Twitter says its AI that automatically crops images in tweets didn't exhibit racial or gender bias when it was developed – even though in production it may prefer to crop out dark-skinned people and focus on women's chests. The social network acknowledged it has more work to do to address concerns.
"Our team did test for bias before shipping the model and did not find evidence of racial or gender bias in our testing," a Twitter spokesperson said in a statement to The Register and posted on social media service. "But it’s clear from these examples that we’ve got more analysis to do. We'll continue to share what we learn, what actions we take, and will open source our analysis so others can review and replicate."
Over the weekend, various Twitter users posited that the code Twitter uses to select the viewable portion of images displayed in Twitter feeds is biased against people with dark skin. This was based on a few publicly cited examples of Twitter's photo framing using images of both light-skinned and dark-skinned people that skewed toward the light-skinned person. Essentially, when you tweet a photo, how it's viewed depends on the device you're using: if you're looking on a smartphone or a desktop PC, Twitter selects a crop that fits the screen you're using, for example.

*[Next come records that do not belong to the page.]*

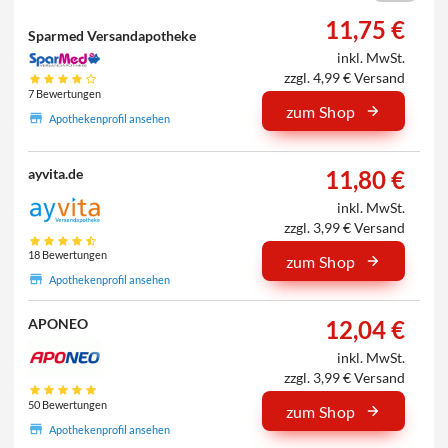
11,75 €
Sparmed Versandapotheke
inkl. MwSt.
zzgl. 4,99 € Versand
7 Bewertungen
zum Shop
Apothekenprofil ansehen
11,80 €
ayvita.de
inkl. MwSt.
zzgl. 3,99 € Versand
18 Bewertungen
zum Shop
Apothekenprofil ansehen
12,04 €
APONEO
inkl. MwSt.
zzgl. 3,99 € Versand
50 Bewertungen
zum Shop
Apothekenprofil ansehen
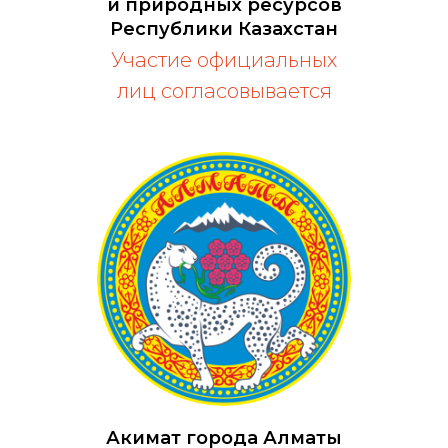
и природных ресурсов
Республики Казахстан
Участие официальных
лиц согласовывается
Акимат города Алматы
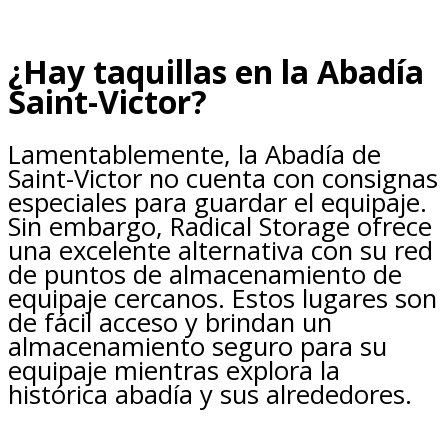
¿Hay taquillas en la Abadía
Saint-Victor?
Lamentablemente, la Abadía de
Saint-Victor no cuenta con consignas
especiales para guardar el equipaje.
Sin embargo, Radical Storage ofrece
una excelente alternativa con su red
de puntos de almacenamiento de
equipaje cercanos. Estos lugares son
de fácil acceso y brindan un
almacenamiento seguro para su
equipaje mientras explora la
histórica abadía y sus alrededores.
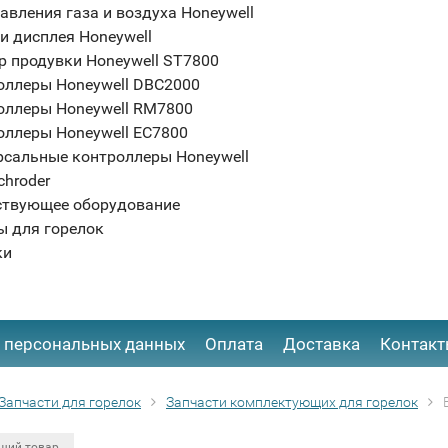
авления газа и воздуха Honeywell
и дисплея Honeywell
р продувки Honeywell ST7800
оллеры Honeywell DBC2000
оллеры Honeywell RM7800
оллеры Honeywell EC7800
рсальные контроллеры Honeywell
chroder
ствующее оборудование
ы для горелок
ки
 персональных данных
Оплата
Доставка
Контак
Запчасти для горелок
Запчасти комплектующих для горелок
щий товар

What tends to happen it seems is that, given a choice, Twitter crops the image so that a lighter skinned person is shown in view, or a female chest (really NSFW).
Twitter software engineers wrote about the web biz's image cropping algorithm in 2018, which was designed to zero in on "saliency" – the calculated importance of various image features – rather than faces, the previous focus for Twitter's image framing.
The claims of racism also elicited a reminder from Anima Anandkumar, professor of computer science at Caltech and director of Nvidia's machine-learning research group, that gender bias continues to be a problem. Last year, she pointed out image cropping on Twitter and other platforms like Google News often focuses on women's torsos rather than their heads.
Issues of this sort turn out to be rather common. For example, Zoom's algorithm for replacing video backgrounds doesn't do a very good job of detecting the outlines of dark-complected faces.
Turns out @zoom_us has a crappy face-detection algorithm that erases black faces...and determines that a nice pale globe in the background must be a better face than what should be obvious.— Colin Madland (@colinmadland) September 19, 2020
Concerns about bias or unfair results in AI systems have come to the fore in recent years as the technology has infiltrated hiring, insurance, law enforcement, advertising, and other aspects of society. Prejudiced code may be a source of indignation on social media but it affects people's access to opportunities and resources in the real world. It's something that needs to be dealt with on a national and international level.
A variety of factors go into making insufficiently neutral systems, such as unrepresentative training data, lack of testing on diverse subjects at scale, lack of diversity among research teams, and so on. But among those who developed Twitter's cropping algorithm, several expressed frustration about the assumptions being made about their work.
Ferenc Huszár, former Twitter employee, one of the co-authors of Twitter's image pruning research, and now a senior lecturer on machine-learning at University of Cambridge, acknowledged there's reason to look into the results people have been reporting though cautioned against jumping to conclusions about negligence or lack of oversight.
Some of the outrage was based on a small number of reported failure cases. While these failures look very bad, there's work to be done to determine the degree to which they are associated w/ race or gender. Sampling bias and confirmation bias can lead to premature conclusions— Ferenc Huszár🇪🇺 (@fhuszar) September 21, 2020
And Zehan Wang, engineering lead at Twitter, noted that bias research was conducted on the image-cropping algorithm back in 2017.
"We purposefully constructed pairs of images of faces from different ethnic backgrounds as well as gender and ran them through the saliency detection model, checking for differences in saliency scores," he wrote via Twitter. "No significant bias found."
Meanwhile, Vinay Prabhu, chief scientist at UnifyID and a Carnegie Mellon PhD, ran a cropping bias test on a set of 92 images of White and Black faces and found a 40:52 White-to-Black ratio, which argues against bias for that particular set.
(Results update)— Vinay Prabhu (@vinayprabhu) September 20, 2020
White-to-Black ratio: 40:52 (92 images)
Code used: https://t.co/qkd9WpTxbK
Final annotation: https://t.co/OviLl80Eye
(I've created @cropping_bias to run the complete the experiment. Waiting for @Twitter to approve Dev credentials) pic.twitter.com/qN0APvUY5f
A different set of images with different characteristics, however, may not lead to the same results.
"This is a universal problem with testing AI," said Anandkumar in a Twitter DM conversation with The Register. "There are so many edge cases (long tail) in the real world. Current deep learning methods make it impossible to easily discover those during testing because of its black-box nature. There is both bias in data and deep-learning methods tend to amplify and obfuscate the problem."
Anandkumar expressed skepticism about how thoroughly Twitter tests its AI models. "The question is who are the test subjects?" she said. "If they are predominantly straight white men who are ogling at women's chests and preferring to look at white skin, we have a huge problem that their gaze becomes universal. We are now all co-opting their gaze at a universal scale."
Twitter's chief design officer Dantley Davis admitted, "This is 100 per cent our fault. No one should say otherwise. Now the next step is fixing it."
Or at least fixing "the perception of bias." ®